Тело пронзали тысячи иголок. Где-то внутри шевелился огромный кусок льда. Он поднимался к гортани — Гвирнус судорожно открывал рот, пытаясь выдавить, выплюнуть его. Падал вниз — становилось легче, ибо там, внизу, казалось, не было ни живота, ни ног… Плавился в груди, обжигая ее холодом и новой болью, волны которой пробуждали спящее сознание к жизни.
Так уже было.
Но теперь никто не хлестал его по лицу. Никто не кричал на него…
«Я жив?»
Гвирнус глубоко вздохнул, смутно подозревая, что теперь знает, откуда берется и долгая зима, и сковывающий реки лед, и пробирающий до костей ветер…
Очнулся.
Снова впал в легкое забытье, вдруг обнаружив, что прячется в лесу, что у него сотни рук. Сотни лиц. Сотни глаз — ледяных лужиц, в которых отражается яркое солнце. Очень яркое. Оно тянется к лужицам оранжевыми лепестками, оно ласкает их. Оно лижет их своим оранжевым горячим языком.
Как больно!
Как жарко!
Уф!
Он вдруг пришел в себя, хотя солнце по-прежнему искрилось в ледяных глазах. Солнце по-прежнему пыталось растопить их. Где-то там. Между явью и сном.

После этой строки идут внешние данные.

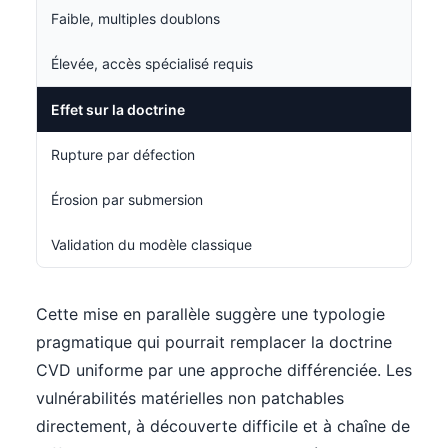
Faible, multiples doublons
Élevée, accès spécialisé requis
Effet sur la doctrine
Rupture par défection
Érosion par submersion
Validation du modèle classique
Cette mise en parallèle suggère une typologie
pragmatique qui pourrait remplacer la doctrine
CVD uniforme par une approche différenciée. Les
vulnérabilités matérielles non patchables
directement, à découverte difficile et à chaîne de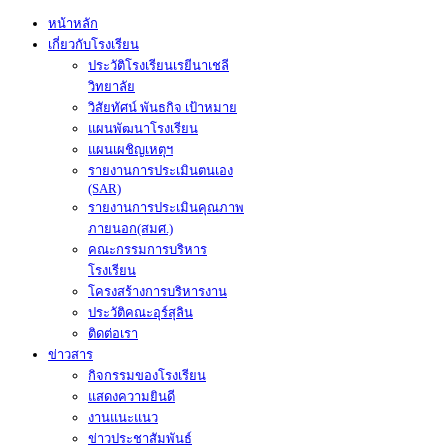
หน้าหลัก
เกี่ยวกับโรงเรียน
ประวัติโรงเรียนเรยีนาเชลี
วิทยาลัย
วิสัยทัศน์ พันธกิจ เป้าหมาย
แผนพัฒนาโรงเรียน
แผนเผชิญเหตุฯ
รายงานการประเมินตนเอง
(SAR)
รายงานการประเมินคุณภาพ
ภายนอก(สมศ.)
คณะกรรมการบริหาร
โรงเรียน
โครงสร้างการบริหารงาน
ประวัติคณะอุร์สุลิน
ติดต่อเรา
ข่าวสาร
กิจกรรมของโรงเรียน
แสดงความยินดี
งานแนะแนว
ข่าวประชาสัมพันธ์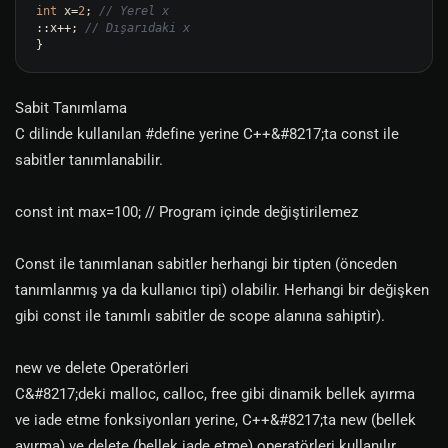
int
 x=
2
; 
// Yerel x
::x++; 
// Dışarıdaki x
Sabit Tanımlama
C dilinde kullanılan #define yerine C++&#8217;ta const ile
sabitler tanımlanabilir.
const int max=100; // Program içinde değiştirilemez
Const ile tanımlanan sabitler herhangi bir tipten (önceden
tanımlanmış ya da kullanıcı tipi) olabilir. Herhangi bir değişken
gibi const ile tanımlı sabitler de scope alanına sahiptir).
new ve delete Operatörleri
C&#8217;deki malloc, calloc, free gibi dinamik bellek ayırma
ve iade etme fonksiyonları yerine, C++&#8217;ta new (bellek
ayırma) ve delete (bellek iade etme) operatörleri kullanılır.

Нелюдим почувствовал, как из-под закрытых век выкатилась жаркая слезинка, — да, это была жизнь.
Глубоко вздохнул.
Он чувствовал себя разбитым и больным, но ничуть не удивился этому. Еще бы! Память возвращалась, и он вспомнил, что чуть было не замерз в лесу и только благодаря невесть как нашедшему его Лаю остался жив. Невесть как. Невесть где. Последнее не очень нравилось нелюдиму: он старался вспомнить, что произошло с ним в лесу, но в памяти мелькали лишь отшельник, волчица, стая. Огромная голова волка… Потом… Темнота. Кто-то бьет его по лицу, не давая сладкому сну окончательно овладеть его телом… Не кто-то — Лай. Потом… Снова голова. Волка. И голос. Тисса. Ах да! Это маска. Тисс смеется, он всегда смеется, этот Тисс. Вот только непонятно, почему маска, ведь до праздника оставалось целых два дня. Неужели? Два дня? Где же он был эти два дня? Что делал? И почему не замерз еще прежде, чем Лай отыскал его?
Гвирнус стиснул зубы.
Он хотел знать.
Ибо после увиденного в лесу — Керк, Зовушка, лепешки из свернувшейся кроличьей крови — охотник уже не верил никому.
Даже самому себе.
С этой мыслью он окончательно проснулся, открыл глаза, взгляд натолкнулся на знакомую масляную плошку. Знакомые хвостики соломы, пробивающиеся сквозь грубо отесанные доски потолка. Знакомый сучок на одной из досок — он помнил, как смотрел на этот сучок, почему-то напоминавший ему волчью голову… По утрам… Когда первые лучи солнца пробивались сквозь слюдяное окошко. И Ай-я тихо посапывала у него на плече.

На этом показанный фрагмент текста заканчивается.